What this task involves: From the material below, please set down exactly the lines starting with the one with "dispõem, respectivamente, sobre" and going on through the one with "понятный план дальнейших занятий.", without a single picture.

Records supplied:
------

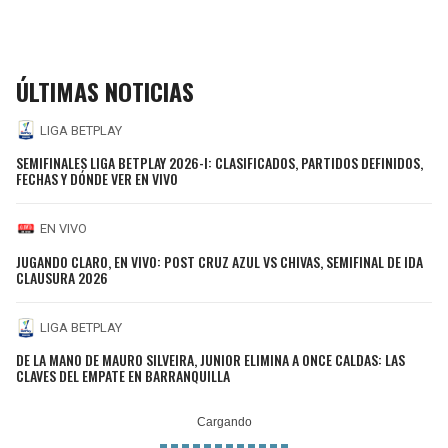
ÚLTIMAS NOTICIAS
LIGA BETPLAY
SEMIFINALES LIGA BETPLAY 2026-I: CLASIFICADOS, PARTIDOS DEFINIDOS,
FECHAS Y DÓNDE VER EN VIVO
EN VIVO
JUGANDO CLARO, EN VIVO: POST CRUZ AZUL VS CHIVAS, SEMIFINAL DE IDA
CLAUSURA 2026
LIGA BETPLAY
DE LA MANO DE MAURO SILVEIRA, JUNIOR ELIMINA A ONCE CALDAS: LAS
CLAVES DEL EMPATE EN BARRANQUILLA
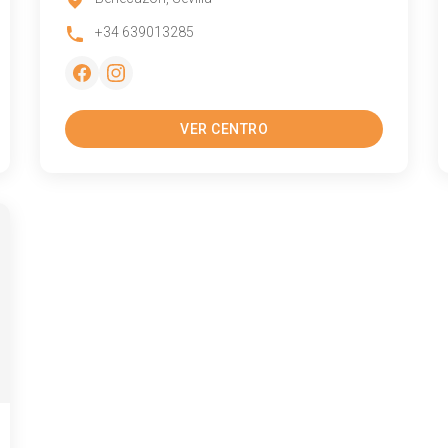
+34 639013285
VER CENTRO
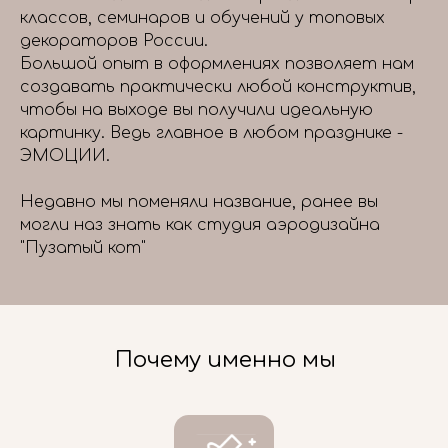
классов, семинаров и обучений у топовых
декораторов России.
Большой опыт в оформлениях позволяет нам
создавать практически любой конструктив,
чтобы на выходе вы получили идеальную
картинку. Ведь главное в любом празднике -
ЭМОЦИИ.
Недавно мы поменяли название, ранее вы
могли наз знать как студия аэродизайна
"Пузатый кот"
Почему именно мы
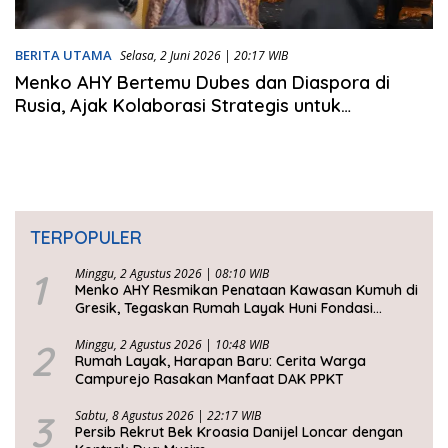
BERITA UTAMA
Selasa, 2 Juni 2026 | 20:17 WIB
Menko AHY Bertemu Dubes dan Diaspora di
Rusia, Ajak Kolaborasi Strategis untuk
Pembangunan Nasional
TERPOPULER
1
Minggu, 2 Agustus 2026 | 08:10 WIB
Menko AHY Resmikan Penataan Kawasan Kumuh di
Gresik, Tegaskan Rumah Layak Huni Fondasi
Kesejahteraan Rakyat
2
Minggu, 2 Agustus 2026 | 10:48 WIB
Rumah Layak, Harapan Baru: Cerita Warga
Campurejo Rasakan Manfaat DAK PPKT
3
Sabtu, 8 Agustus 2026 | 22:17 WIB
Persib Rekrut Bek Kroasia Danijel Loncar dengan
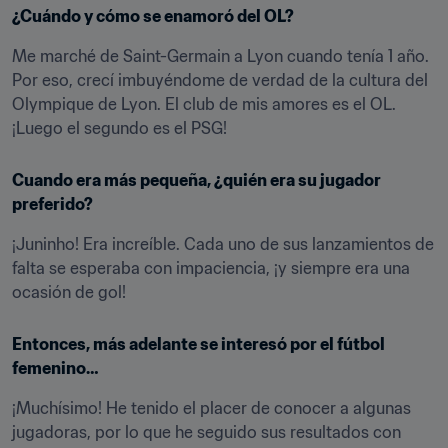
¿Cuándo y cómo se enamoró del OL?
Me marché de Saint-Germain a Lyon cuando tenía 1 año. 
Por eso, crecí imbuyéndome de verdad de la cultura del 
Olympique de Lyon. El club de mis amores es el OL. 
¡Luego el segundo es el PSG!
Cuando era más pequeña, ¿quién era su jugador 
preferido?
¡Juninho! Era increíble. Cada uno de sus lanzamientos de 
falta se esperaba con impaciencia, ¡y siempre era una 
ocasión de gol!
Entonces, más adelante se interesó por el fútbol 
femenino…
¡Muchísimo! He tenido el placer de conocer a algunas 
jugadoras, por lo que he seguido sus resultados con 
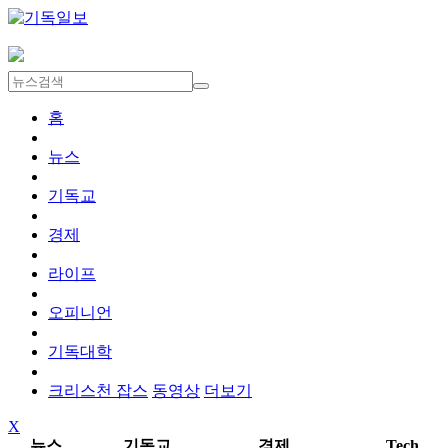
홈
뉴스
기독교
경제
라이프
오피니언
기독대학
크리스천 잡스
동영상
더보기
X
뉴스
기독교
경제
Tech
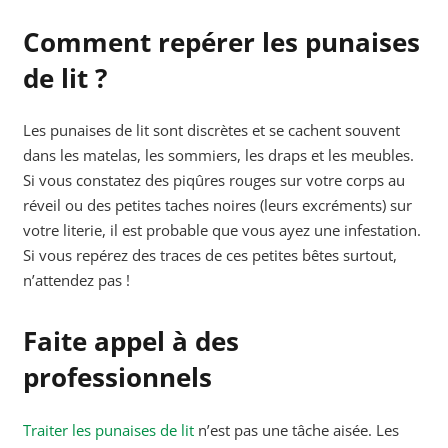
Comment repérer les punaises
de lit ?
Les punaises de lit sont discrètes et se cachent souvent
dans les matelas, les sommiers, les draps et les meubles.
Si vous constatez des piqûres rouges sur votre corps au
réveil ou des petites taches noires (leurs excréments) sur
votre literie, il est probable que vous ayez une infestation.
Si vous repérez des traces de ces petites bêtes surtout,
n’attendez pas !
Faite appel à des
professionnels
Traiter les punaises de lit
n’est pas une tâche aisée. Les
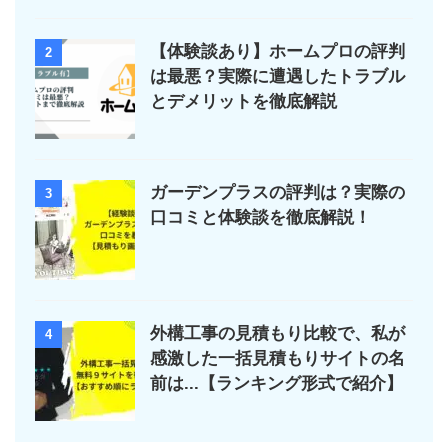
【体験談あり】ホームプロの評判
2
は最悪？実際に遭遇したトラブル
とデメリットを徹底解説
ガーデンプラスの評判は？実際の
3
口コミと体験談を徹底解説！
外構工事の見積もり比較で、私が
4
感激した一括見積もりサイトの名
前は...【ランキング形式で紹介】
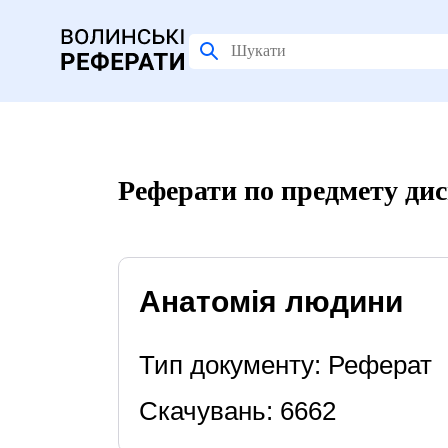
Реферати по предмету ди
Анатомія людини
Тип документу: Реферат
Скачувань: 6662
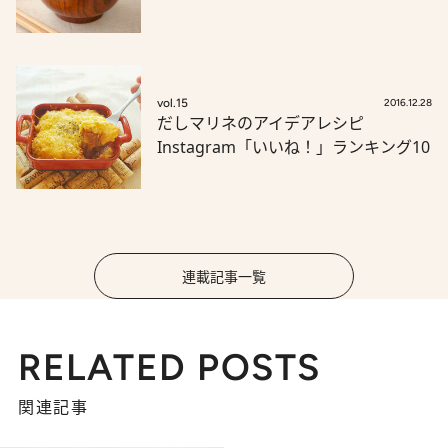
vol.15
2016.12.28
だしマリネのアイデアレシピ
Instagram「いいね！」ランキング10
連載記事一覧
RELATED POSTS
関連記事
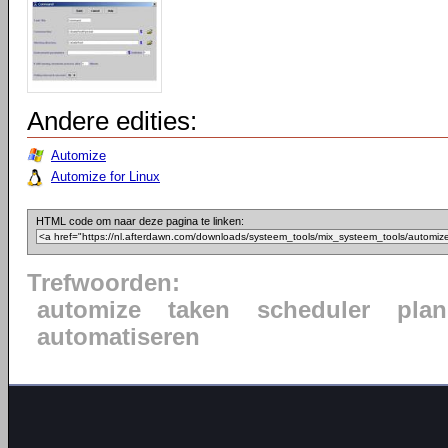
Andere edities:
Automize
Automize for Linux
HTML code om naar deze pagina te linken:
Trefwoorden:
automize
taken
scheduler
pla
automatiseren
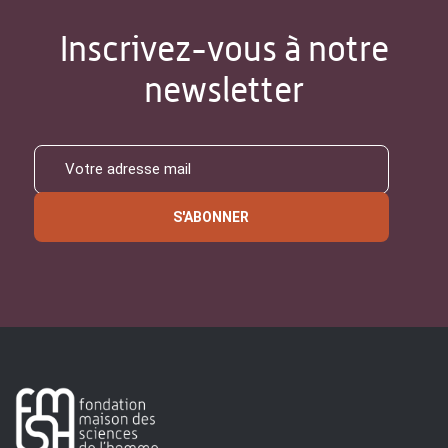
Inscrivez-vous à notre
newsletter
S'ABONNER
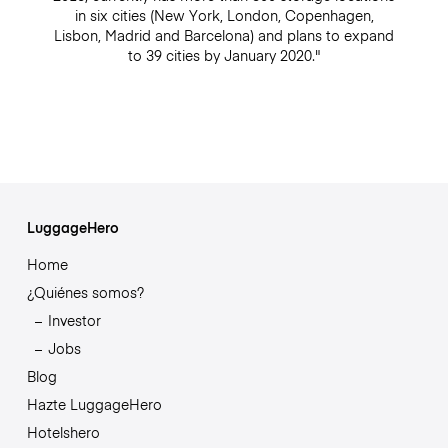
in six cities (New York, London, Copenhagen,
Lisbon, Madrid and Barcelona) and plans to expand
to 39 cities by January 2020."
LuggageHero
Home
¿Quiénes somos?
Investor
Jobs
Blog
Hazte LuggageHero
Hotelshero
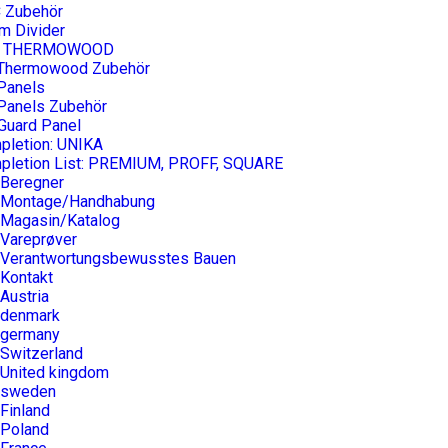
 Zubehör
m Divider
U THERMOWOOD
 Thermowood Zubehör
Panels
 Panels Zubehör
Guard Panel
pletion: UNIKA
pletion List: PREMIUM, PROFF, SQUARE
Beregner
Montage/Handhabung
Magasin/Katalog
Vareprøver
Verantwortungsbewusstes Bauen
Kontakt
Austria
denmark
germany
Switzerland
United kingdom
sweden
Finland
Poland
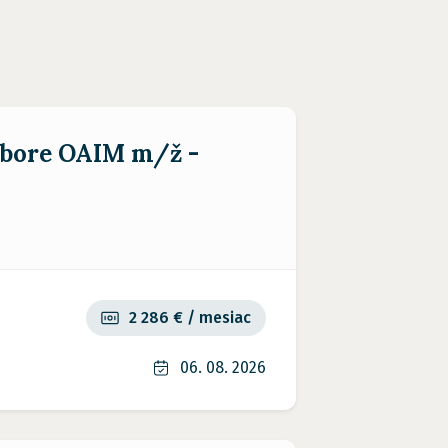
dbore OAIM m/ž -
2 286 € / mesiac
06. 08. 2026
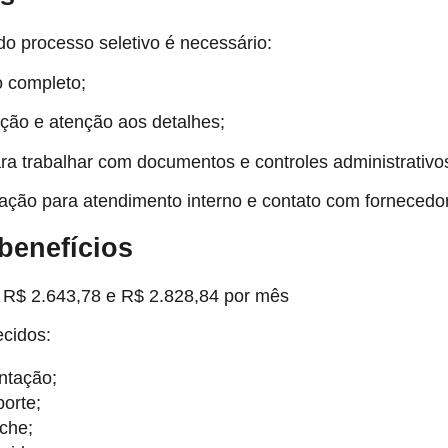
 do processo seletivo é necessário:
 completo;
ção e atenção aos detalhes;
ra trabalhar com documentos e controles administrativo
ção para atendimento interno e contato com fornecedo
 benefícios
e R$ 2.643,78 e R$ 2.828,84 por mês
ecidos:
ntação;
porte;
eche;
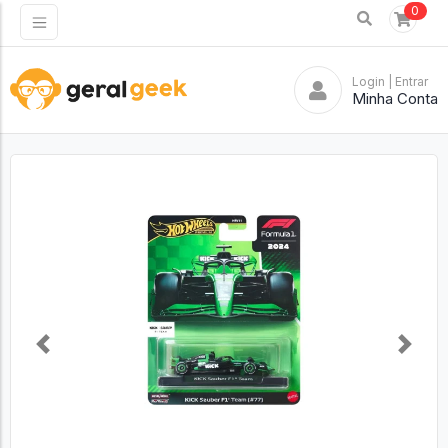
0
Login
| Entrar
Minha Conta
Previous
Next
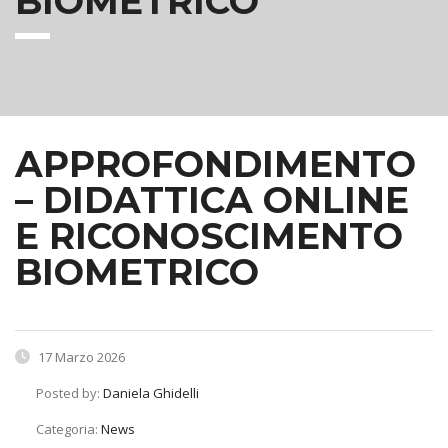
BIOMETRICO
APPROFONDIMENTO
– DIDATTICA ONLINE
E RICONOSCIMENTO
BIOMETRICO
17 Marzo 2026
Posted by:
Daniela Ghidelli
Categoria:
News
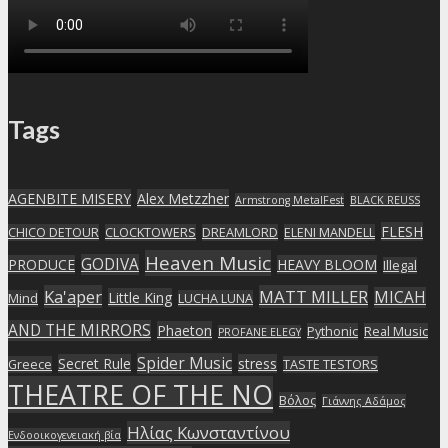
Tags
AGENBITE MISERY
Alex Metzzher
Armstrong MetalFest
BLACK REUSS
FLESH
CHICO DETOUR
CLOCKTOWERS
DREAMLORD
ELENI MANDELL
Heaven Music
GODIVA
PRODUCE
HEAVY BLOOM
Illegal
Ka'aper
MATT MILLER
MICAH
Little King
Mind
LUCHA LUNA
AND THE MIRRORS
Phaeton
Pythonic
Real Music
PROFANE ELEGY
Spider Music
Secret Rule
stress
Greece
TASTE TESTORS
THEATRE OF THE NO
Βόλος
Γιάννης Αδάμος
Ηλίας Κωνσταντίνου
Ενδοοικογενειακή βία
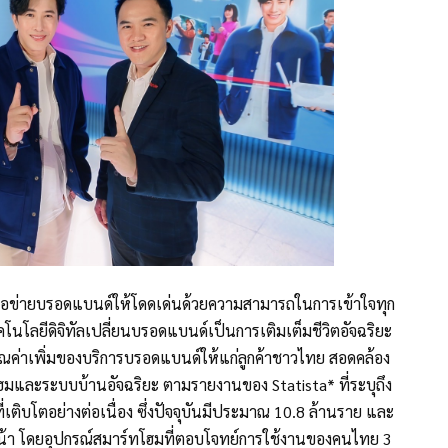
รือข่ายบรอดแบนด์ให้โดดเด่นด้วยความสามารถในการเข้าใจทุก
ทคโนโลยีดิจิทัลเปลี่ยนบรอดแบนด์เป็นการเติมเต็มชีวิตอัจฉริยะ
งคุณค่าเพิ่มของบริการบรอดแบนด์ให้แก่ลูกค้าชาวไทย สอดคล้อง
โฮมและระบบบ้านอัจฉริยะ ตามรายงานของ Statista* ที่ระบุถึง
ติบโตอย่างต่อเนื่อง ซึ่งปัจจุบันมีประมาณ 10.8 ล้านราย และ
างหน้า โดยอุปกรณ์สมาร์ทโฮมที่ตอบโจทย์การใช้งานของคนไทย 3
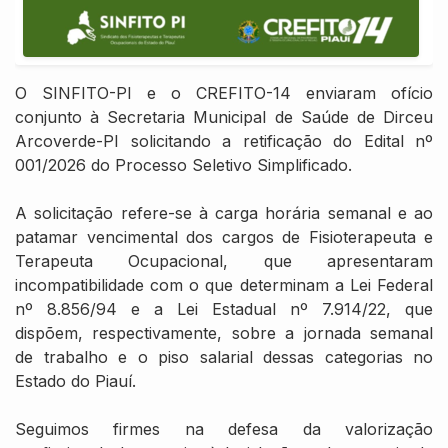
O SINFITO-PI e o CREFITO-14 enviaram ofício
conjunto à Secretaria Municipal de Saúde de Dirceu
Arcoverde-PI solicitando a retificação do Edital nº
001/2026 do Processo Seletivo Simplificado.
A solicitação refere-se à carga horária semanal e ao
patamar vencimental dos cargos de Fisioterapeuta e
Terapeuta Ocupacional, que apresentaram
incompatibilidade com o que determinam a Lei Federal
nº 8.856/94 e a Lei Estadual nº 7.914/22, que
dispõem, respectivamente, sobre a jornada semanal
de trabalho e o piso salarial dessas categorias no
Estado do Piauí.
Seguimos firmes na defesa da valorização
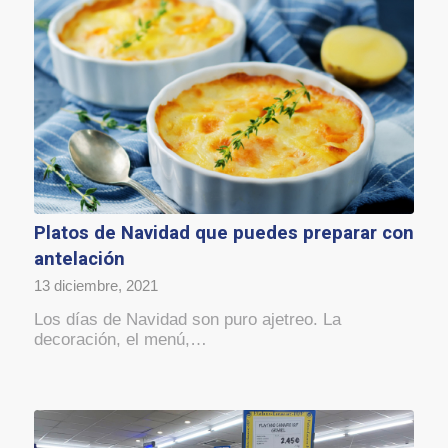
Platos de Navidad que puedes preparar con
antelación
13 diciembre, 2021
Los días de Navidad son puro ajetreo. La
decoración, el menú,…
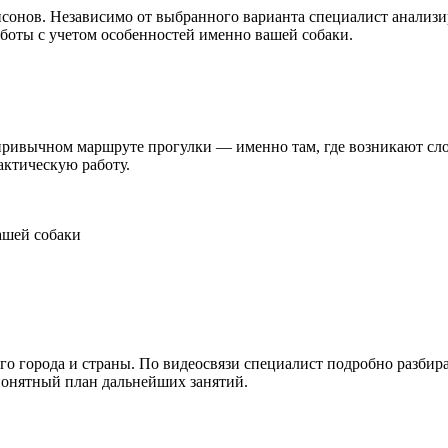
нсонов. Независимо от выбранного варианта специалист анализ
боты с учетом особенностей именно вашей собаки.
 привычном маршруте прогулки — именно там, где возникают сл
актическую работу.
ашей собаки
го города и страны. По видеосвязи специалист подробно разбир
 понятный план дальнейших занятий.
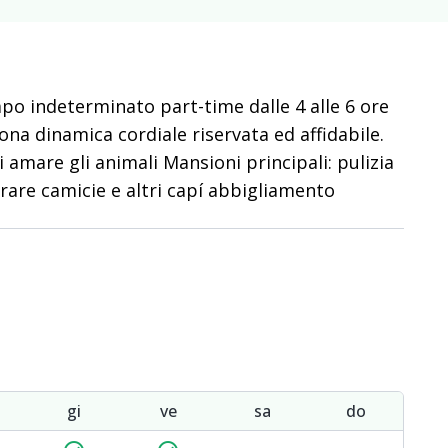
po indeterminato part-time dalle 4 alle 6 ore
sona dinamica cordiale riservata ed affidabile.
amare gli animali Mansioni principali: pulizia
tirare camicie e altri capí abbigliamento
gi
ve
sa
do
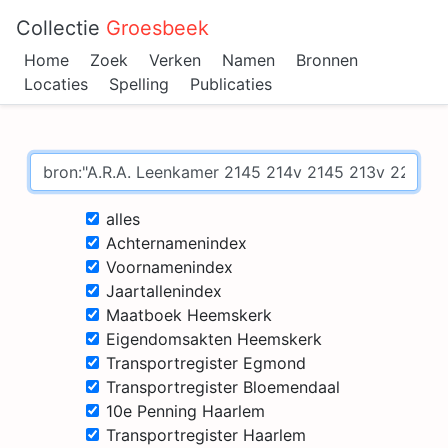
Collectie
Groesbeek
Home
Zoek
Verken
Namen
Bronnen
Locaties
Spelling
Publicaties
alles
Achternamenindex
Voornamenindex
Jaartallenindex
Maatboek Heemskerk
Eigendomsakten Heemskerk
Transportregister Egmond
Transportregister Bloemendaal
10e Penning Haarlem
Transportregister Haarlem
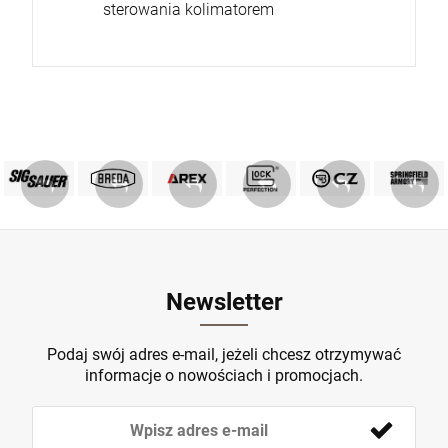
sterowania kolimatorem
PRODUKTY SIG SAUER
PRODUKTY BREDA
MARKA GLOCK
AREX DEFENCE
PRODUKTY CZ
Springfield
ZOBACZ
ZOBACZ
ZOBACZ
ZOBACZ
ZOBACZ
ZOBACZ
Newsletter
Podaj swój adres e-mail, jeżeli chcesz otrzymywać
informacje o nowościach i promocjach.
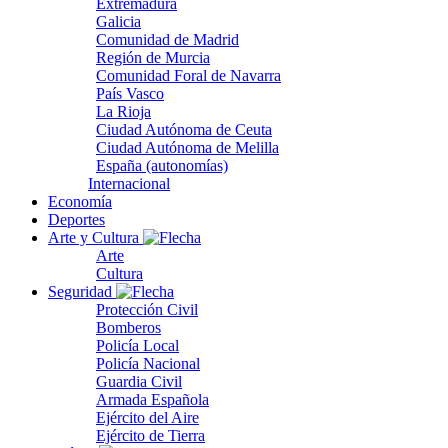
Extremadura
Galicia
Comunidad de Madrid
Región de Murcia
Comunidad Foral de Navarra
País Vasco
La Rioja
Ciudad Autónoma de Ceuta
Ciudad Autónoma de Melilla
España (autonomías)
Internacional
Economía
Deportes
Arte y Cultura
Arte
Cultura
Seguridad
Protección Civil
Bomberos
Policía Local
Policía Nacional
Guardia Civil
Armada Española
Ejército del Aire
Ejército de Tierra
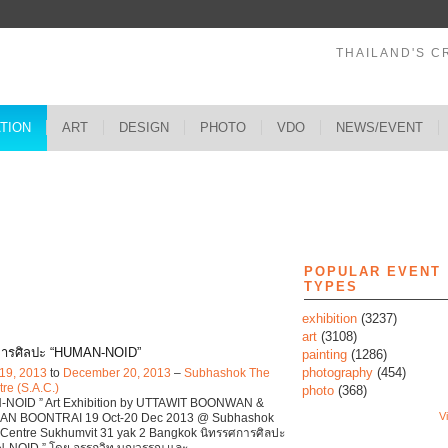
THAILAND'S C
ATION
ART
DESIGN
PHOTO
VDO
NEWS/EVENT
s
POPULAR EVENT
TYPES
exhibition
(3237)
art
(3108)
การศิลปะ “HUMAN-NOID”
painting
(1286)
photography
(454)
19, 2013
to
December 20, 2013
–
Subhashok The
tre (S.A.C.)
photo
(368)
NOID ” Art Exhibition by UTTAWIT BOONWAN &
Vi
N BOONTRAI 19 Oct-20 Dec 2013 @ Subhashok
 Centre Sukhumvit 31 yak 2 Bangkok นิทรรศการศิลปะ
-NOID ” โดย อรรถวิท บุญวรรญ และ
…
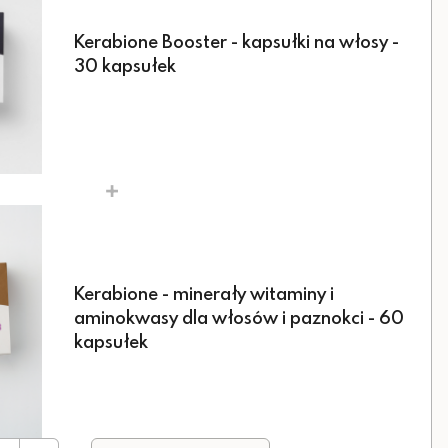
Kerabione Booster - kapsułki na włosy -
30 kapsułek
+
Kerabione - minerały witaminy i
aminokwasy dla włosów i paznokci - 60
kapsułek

------

Task output:
dispõem, respectivamente, sobre a jornada semanal
de trabalho e o piso salarial dessas categorias no
Estado do Piauí.
Seguimos firmes na defesa da valorização
Platos de Navidad que puedes preparar con
antelación
13 diciembre, 2021
Los días de Navidad son puro ajetreo. La
decoración, el menú,…
нсонов. Независимо от выбранного варианта специалист анализ
боты с учетом особенностей именно вашей собаки.
 привычном маршруте прогулки — именно там, где возникают сл
актическую работу.
ашей собаки
го города и страны. По видеосвязи специалист подробно разбир
 понятный план дальнейших занятий.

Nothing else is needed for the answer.